From Balls to Consciousness: Testing Natural Abstractions
Alignment theories need more than elegant mathematics; they need test cases that range from simple objects to concepts like monogamy and consciousness.
One thing has caught my attention recently: how do we actually test our theories about what concepts are?
There is a mathematical framework called natural abstractions. It tries to explain why different agents carve reality into roughly the same pieces. Why both of us see a “tree” rather than a chaos of atoms. Why we can agree on the meaning of a word without matching every detail. It is a beautiful theory, and it promises a great deal. But it has a problem.

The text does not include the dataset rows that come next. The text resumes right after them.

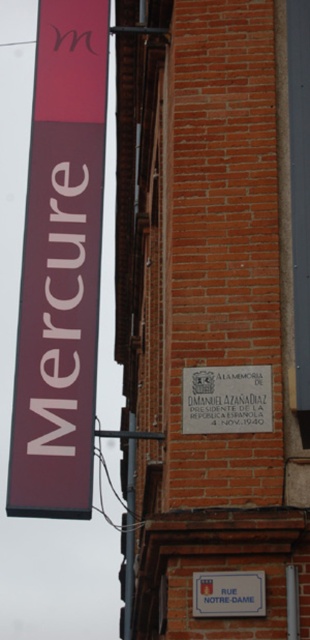 Between matte white plaque at center and white plastic sign at lower center, which one is positioned lower?

white plastic sign at lower center is below.

Is point (269, 392) farther from viewer compared to point (247, 572)?

Yes, it is behind point (247, 572).

Who is more distant from viewer, (264, 369) or (248, 616)?

The point (264, 369) is behind.

Where is `matte white plaque at center`? The height and width of the screenshot is (640, 310). matte white plaque at center is located at coordinates (226, 400).

Can you confirm if matte maroon sign at left is positioned below matte white plaque at center?

Incorrect, matte maroon sign at left is not positioned below matte white plaque at center.

Identify the location of matte maroon sign at left. (61, 266).

Is point (69, 77) behind point (76, 241)?

That is True.

Is point (41, 464) more distant than point (31, 444)?

That is False.

You are a GUI agent. You are given a task and a screenshot of the screen. Output one action in this format:
    pyautogui.click(x=<x>, y=<y>)
    Task: Click on the matte maroon sign at left
    Image resolution: width=310 pixels, height=640 pixels.
    Given the screenshot: What is the action you would take?
    pyautogui.click(x=61, y=266) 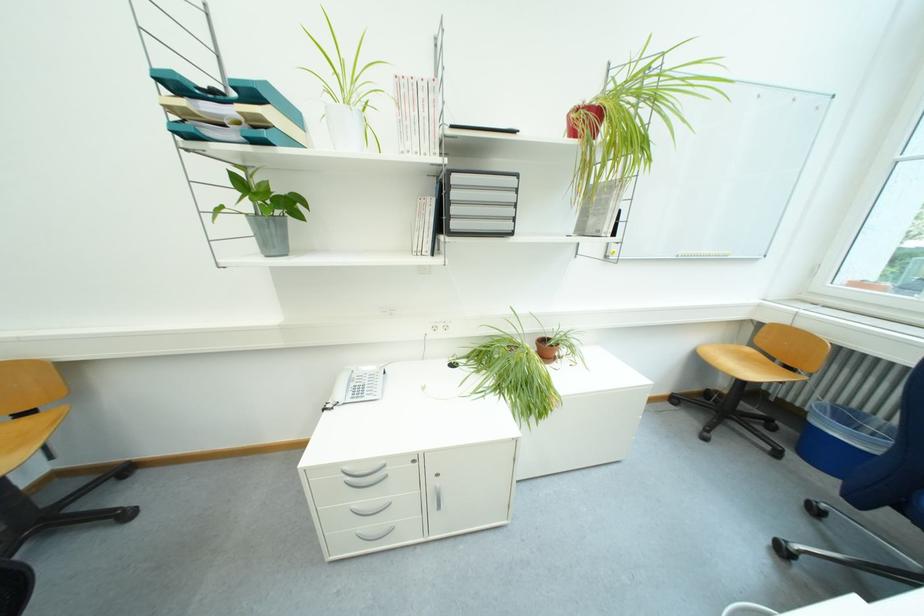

Right now, it is being tested on five examples. An ideal gas in a closed volume. Dogs as a category. Trees, coins, teacups. That is like testing a compiler on a single Hello World. It works, but it tells you almost nothing about what happens when the code becomes complex.
And complex concepts are exactly why this work matters. Friendship, loyalty, beauty, good. Concepts that are not directly anchored in physics, yet shape how AI systems will make decisions. If the framework only works for balls and dogs, but breaks on “justice,” then it is not worth much. For alignment, the question is not whether a system can recognize a teacup. The question is whether it can work with concepts like “harm” or “intent.”
So someone finally tried to fix this. Not with another abstract discussion about concept typologies, but with a concrete list of examples to test against. A working prototype, not a theory of theories.
The list is still short. On one end: a ball, a particular ball named Bluey, an orange, a volume of gas. On the other: a pecking order, monogamy, consciousness. In between: dogs in general and a particular dog named Fido. That is all. No verbs, no relations, no parts and wholes. The text says directly: this is not enough. It is not even close to what is needed. But it is a beginning.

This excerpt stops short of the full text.